Last updated: May 20, 2024

Privacy Notice

Bold Penguin Customer Terms of Service

YOUR USE OF BOLD PENGUIN SUBAPPOINTMENTS TO GAIN MARKET ACCESS TO BOLD PENGUIN CARRIERS (“SUB-APPOINTMENTS”) IS SUBJECT TO THESE SUPPLEMENTAL TERMS OF SERVICE (“PRODUCER AGREEMENT”) and the bold penguin CUSTOMER terms of service (“CUSTOMER Terms”) (collectively “the agreement”). the PRODUCER AGREEMENT is an “additional service” under the CUSTOMER Terms. IN ORDER TO USE SUBAPPOINTMENTS, YOU MUST AGREE TO BE BOUND BY THE AGREEMENT WITH BOLD PENGUIN, INC. AND/OR BOLD PENGUIN COMPANY, LLC OR OTHER BOLD PENGUIN SUBSIDIARY, AS APPLICABLE (COLLECTIVELY, “BOLD PENGUIN”, "WE", "US", AND "OUR").  if you do not accept this agreement in full, do not use THE SUBAPPOINTMENTS, as your use of SUBAPPOINTMENTS is deemed to be your acceptance of the agreement.

Standards of Conduct

The Bold Penguin Privacy Notice (available here) is incorporated herein by reference. This Agreement governs your use of the sub-appointments, however accessed, including via an internet browser, smartphone, tablet, or other Internet connected device.

By signing up for sub-appointments on behalf of an agency or other legal entity, you confirm that (a) you are duly authorized to represent the legal entity and any affiliates of the legal entity who will be using the sub-appointments, (b) you accept the terms of this Agreement on behalf of such legal entity and affiliates, and (c) any references to “you” in this Agreement refer to such legal entity, affiliates and all of the employees, consultants and agents of those respective parties.
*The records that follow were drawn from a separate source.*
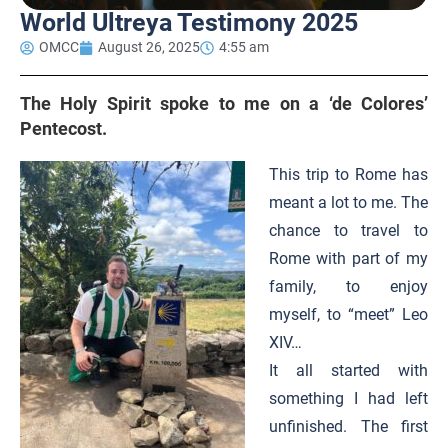
World Ultreya Testimony 2025
OMCC
August 26, 2025
4:55 am
The Holy Spirit spoke to me on a ‘de Colores’
Pentecost.
This trip to Rome has
meant a lot to me. The
chance to travel to
Rome with part of my
family, to enjoy
myself, to “meet” Leo
XIV…
It all started with
something I had left
unfinished. The first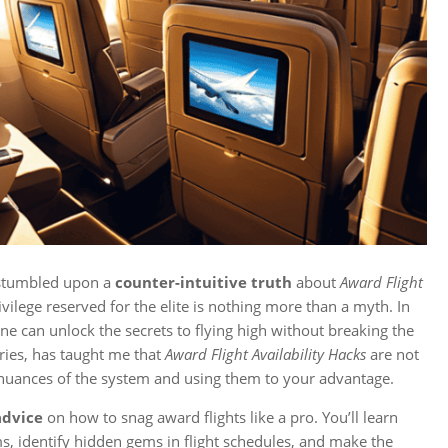
 I stumbled upon a
counter-intuitive truth
about
Award Flight
rivilege reserved for the elite is nothing more than a myth. In
yone can unlock the secrets to flying high without breaking the
ies, has taught me that
Award Flight Availability Hacks
are not
 nuances of the system and using them to your advantage.
advice
on how to snag award flights like a pro. You’ll learn
s, identify hidden gems in flight schedules, and make the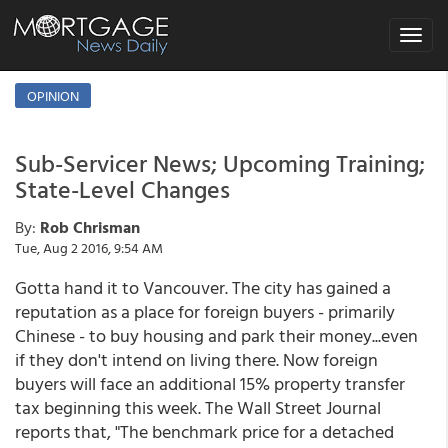
Toggle
navigat
OPINION
Sub-Servicer News; Upcoming Training;
State-Level Changes
By:
Rob Chrisman
Tue, Aug 2 2016, 9:54 AM
Gotta hand it to Vancouver. The city has gained a
reputation as a place for foreign buyers - primarily
Chinese - to buy housing and park their money...even
if they don't intend on living there. Now foreign
buyers will face an additional 15% property transfer
tax beginning this week. The Wall Street Journal
reports that, "The benchmark price for a detached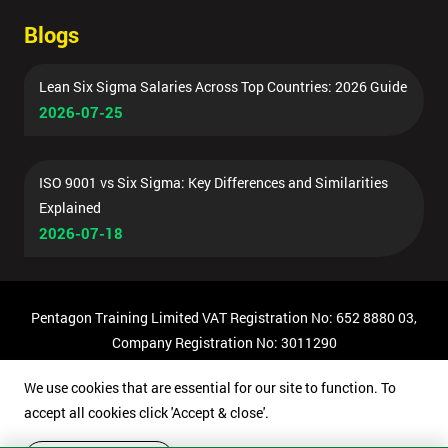
Blogs
Lean Six Sigma Salaries Across Top Countries: 2026 Guide
2026-07-25
ISO 9001 vs Six Sigma: Key Differences and Similarities
Explained
2026-07-18
Pentagon Training Limited VAT Registration No: 652 8880 03,
Company Registration No: 3011290
© Copyright 2026 Pentagon Training | All Rights Reserved.
We use cookies that are essential for our site to function. To
accept all cookies click 'Accept & close'.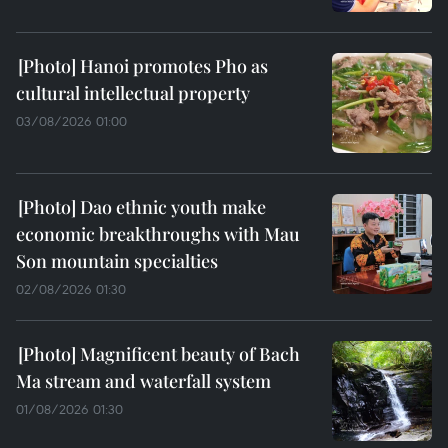
Hanoi promotes Pho as
cultural intellectual property
03/08/2026 01:00
Dao ethnic youth make
economic breakthroughs with Mau
Son mountain specialties
02/08/2026 01:30
Magnificent beauty of Bach
Ma stream and waterfall system
01/08/2026 01:30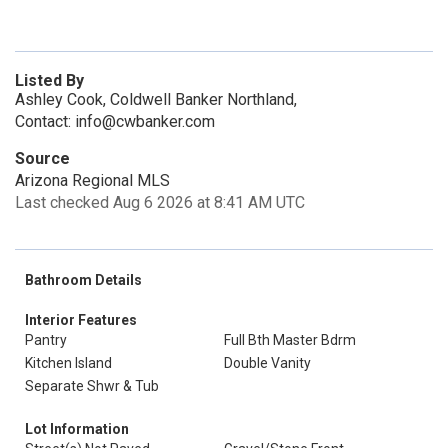
Listed By
Ashley Cook, Coldwell Banker Northland,
Contact: info@cwbanker.com
Source
Arizona Regional MLS
Last checked Aug 6 2026 at 8:41 AM UTC
Bathroom Details
Interior Features
Pantry
Full Bth Master Bdrm
Kitchen Island
Double Vanity
Separate Shwr & Tub
Lot Information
You are responsible for all activity using the sub-appointments that occurs under your account.

 

Scope and Modification of the Customer Agreement

1.1       Additional Services. The Agreement may include additional services that you subscribe to receive directly from or through Bold Penguin (“Additional Services”). Some of these Additional Services have specific additional terms that apply to your use of those Additional Services (the “Supplemental Terms”), and those Supplemental Terms become part of the Agreement. In the event a Supplemental Term directly conflicts with any term in the Agreement, the Supplemental Term will apply to your use of the Additional Service instead of the term contained in the Agreement.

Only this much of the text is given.